Antoine Gérin-Lajoie (/fr/; August 4, 1824 – August 7, 1882) was a Québécois Canadian lawyer, poet and novelist.

He was the author of the famous poem "Un Canadien errant" ('A Wandering Canadian'), as well as the novels roman du terroir Jean Rivard, le défricheur (1874) and its sequel, Jean Rivard, économiste (1876), among other works. He was the father of sociologist Léon Gérin.

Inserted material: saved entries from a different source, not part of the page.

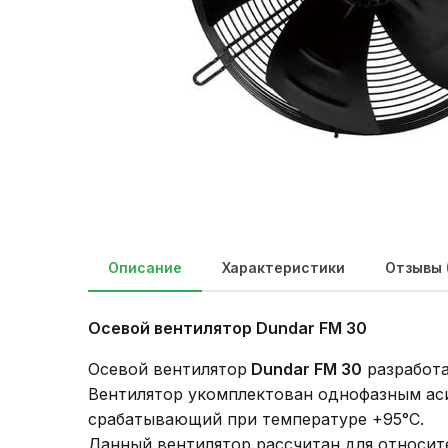
Описание
Характеристики
Отзывы 
Осевой вентилятор Dundar FM 30
Осевой вентилятор
Dundar FM 30
разработа
Вентилятор укомплектован однофазным ас
срабатывающий при температуре +95°C.
Данный вентилятор рассчитан для относит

==Early life and education==
Antoine Gérin-Lajoie was the eldest child of Antoine Gérin-Lajoie Sr., and Marie-Amable Gélinas, who had seventeen children in all, of which ten survived childhood. His family hailed from Savoie, France, and arrived in Canada when his grandfather Jean served in the army of Louis-Joseph de Montcalm. He did his classical studies at the Séminaire de Nicolet, in Nicolet, which he entered in 1836. In 1844, he travelled to Montreal to study law, and was admitted to the Bar of Lower Canada in 1848.

==Career==
He wrote "Un Canadien errant" in 1842 while taking his classical exams at the Séminaire de Nicolet. During his legal studies, he lived in poverty and worked for the newspaper La Minerve as a translator and corrector and later as an editor. He also served as the secretary of the Saint-Jean-Baptiste Society from 1845 until its reorganization in 1847. In 1849, he worked for the Ministry of Public Works and was named to the Library of Parliament in 1856, living alternately between Montreal and Toronto. In 1860 he moved to Quebec City when the government settled there, and became one of the founders of the literature magazines Les Soirées canadiennes and later Le Foyer canadien. His roman du terroir Jean Rivard, le défricheur appeared in the former magazine in 1862, and its sequel, Jean Rivard, économiste appeared in the latter magazine in 1864. In 1867, when the government moved to Ottawa, he moved there too where he continued to work as a librarian for the federal library. After getting struck with paralysis in 1880, he died two years later at the age of 58.